AI Comes Home
As a designed object, Echo is a black monolith. Like the monolith from 2001, it offers little in the way of visual indicators or feedback. A lit ring at the top of this black cylinder features seven states, ranging from oscillating purple for a Wifi error to a solid red light denoting the microphone is turned off. For most of the time, however, it fluctuates between the active state of lights off and the processing state of swirling blue and cyan. The cyan in this pattern points towards the direction of the speaker, possible through its integration with seven ring mounted microphones. Eschewing traditional anthropomorphic conventions in robotics, Echo comes closest to “HAL” from 2001, in the use of a simple pulsing light—indeed, custom HAL ‘skins’ for the device can already be purchased.
But environment is important. Echo isn’t hardwired into the circuitry of a million dollar spacecraft, nor situated in the minimal office decor of some blue chip corporation. Instead, Echo sits at the heart of your home in the kitchen or living room. This is how David Limp, Amazon senior vice president of devices, presented the device during demonstrations for the press in San Francisco—a wood grain kitchen counter, tasteful appliances, pans and mixers situated behind. Advertisements for the device follow suite, showing a family congregating around a coffee table in the living room.
Echo offers itself as the hub of the smart home, while commercials for the device present it as a focus of family life. For both technical and business reasons, therefore, the device wants to be literally positioned in the center of this domestic space. The design aids in this goal. By relying on voice input via microphones, there’s an implicit understanding that the device needs to audibly capture a maximum sphere within the household. By taking the form of a cylinder, the object indicates its omnidirectional nature, as opposed to the cone-shaped and highly focused nature of many vocal microphones. In other words, in order to hear everything, the Echo must be placed at the center of everything.

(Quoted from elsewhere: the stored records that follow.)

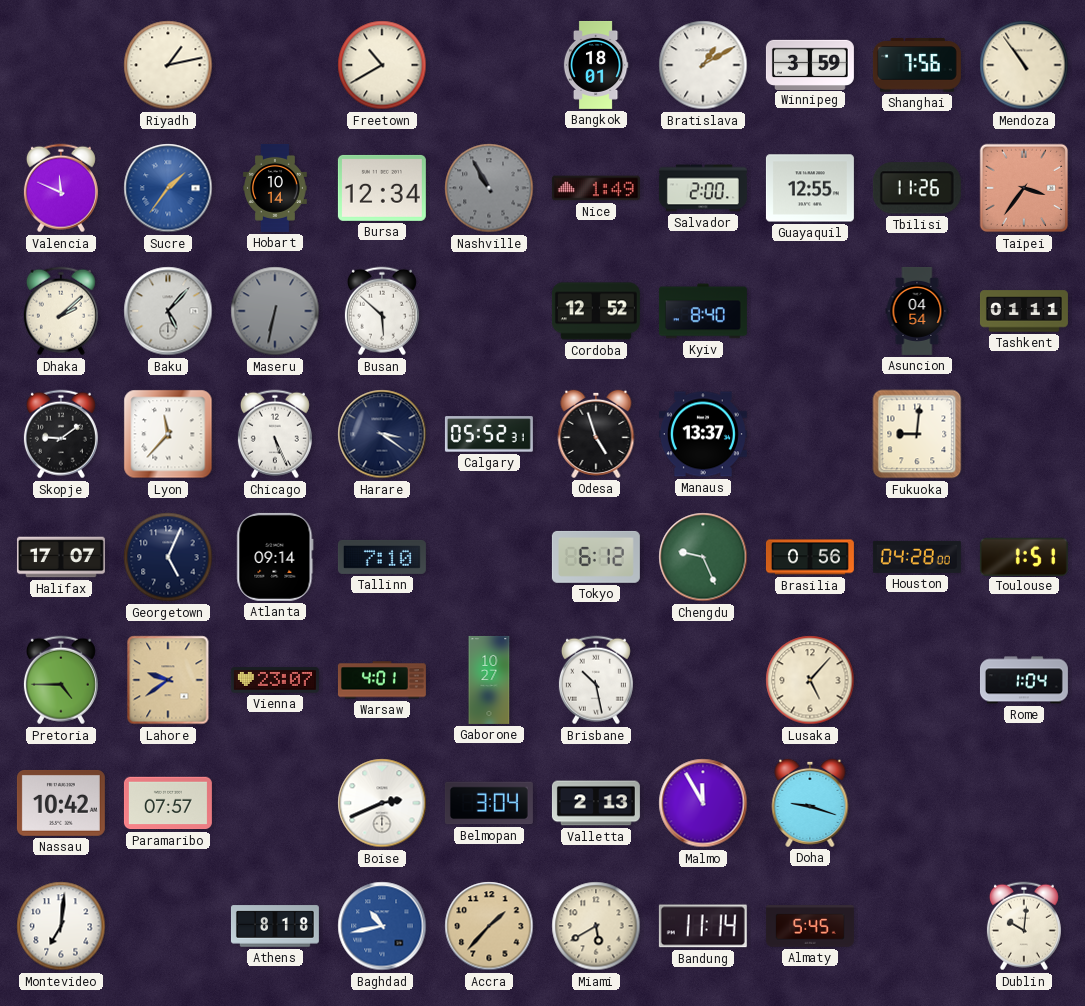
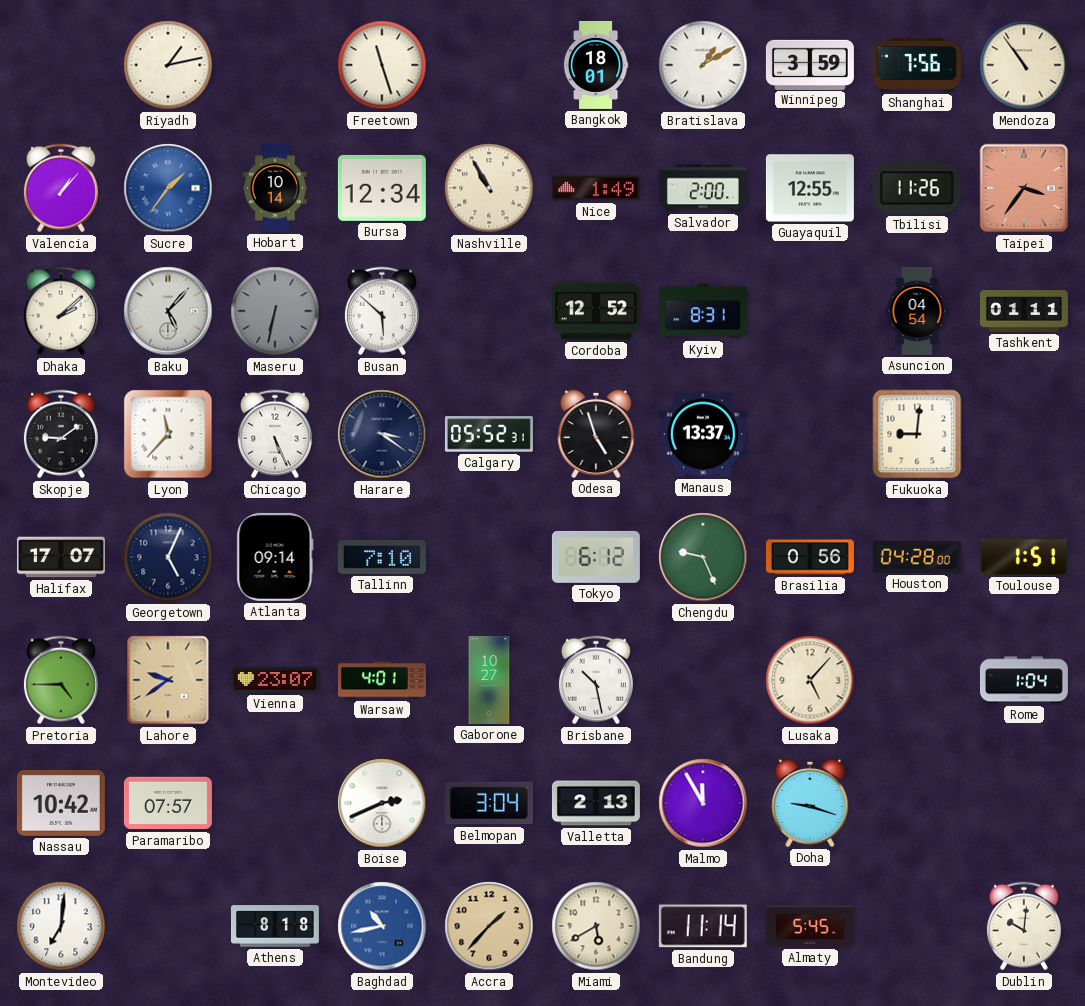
Freetown: 10:40 -> 11:27
Valencia: 11:49 -> 1:07
Nashville dial: grey -> cream
Kyiv: 8:40 -> 8:31
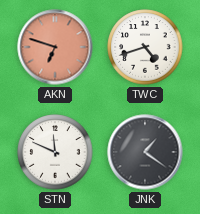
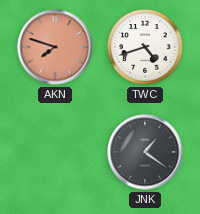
AKN: 6:48 -> 7:48
STN: 11:49 -> none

The Echo is always listening. This has led to concerns around eavesdropping and data sharing, exemplified in pieces like the Guardian’s article “Goodbye privacy, hello ‘Alexa’: Amazon Echo, the home robot who hears it all.” (Alexa is the name given to the AI which powers multiple devices: Echo, Dot and Tap). The only problem is, she doesn’t hear it all, in the sense of constantly capturing, storing and parsing audio as information. The device contains a wake word (‘Alexa’ by default), which triggers the device to activate. The audio streamed to Amazon thus begins a “fraction of a second” before the wake word, and ends when the interaction is complete. Amazon seems to have foreseen these privacy concerns, offering a full list of interactions (what Alexa ‘heard’) which can be reviewed and deleted via the smartphone app.
The classic Orwellian critique, then, appears to have largely fallen flat. Bloomberg, for example, states that these criticisms were received on launch. “Some called it a useless gimmick; others pointed to it as evidence of Amazon’s Orwellian tendencies. Then something weird happened: People decided they loved it.” Indeed, one could speculate that the ‘gimmicky’ nature of Echo assisted in undermining any substantial concerns about the device as serious mechanism of surveillance. The device can be extended using Skills from the Amazon Marketplace. Many of these are light, frivolous, facetious—’yo mama’ jokes, fart noises or a chorus of boos voiced for your least favourite family member. In an article for Backchannel, Logan Hill compared the device to a vaudeville routine: “Amazon’s Alexa is a stupendous novelty act that can play thousands of songs, guess your weight, and conjure a pizza from thin air!” Through its spatial positioning and content offerings, Echo bypasses the serious space of business, with its functional demands and ‘real world’ consequences. It steps firmly away from the earnest and towards the amusing, moving out of the office and into the home, out of work mode and into play. Hill thus concludes that “Amazon aimed straight at entertainment, and I think that’s why Alexa is such a success, and the foibles so forgivable.” If data-sharing issues were preempted through technical and design solutions, the ‘all-too-serious’ critique of surveillance is laughed off by an all singing, all dancing assistant for entertainment.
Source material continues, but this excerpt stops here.